What to do:
Copy the listing verbatim, excluding any images found in it.

Data below:
------

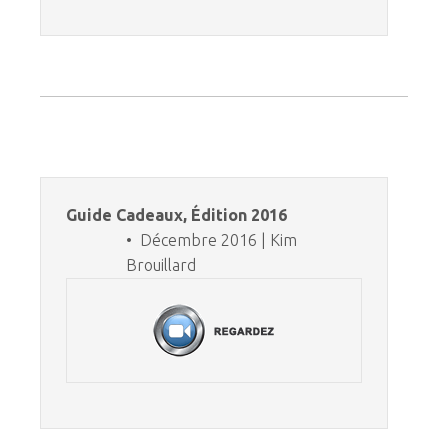
Guide Cadeaux, Édition 2016
• Décembre 2016 | Kim
Brouillard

------

Exercise solution:
Guide Cadeaux, Édition 2016
• Décembre 2016 | Kim
Brouillard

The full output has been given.